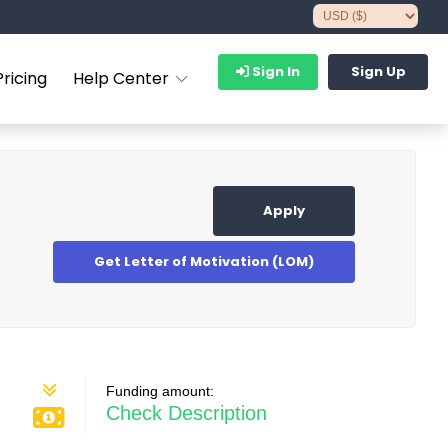
Sign In
Sign Up
Pricing
Help Center
Apply
Get Letter of Motivation (LOM)
Funding amount:
Check Description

EXERCISE DESCRIPTION:
Please give back every line above exactly as it stands, without pictures.

SOLUTION:
Sign In
Sign Up
Pricing
Help Center
Apply
Get Letter of Motivation (LOM)
Funding amount:
Check Description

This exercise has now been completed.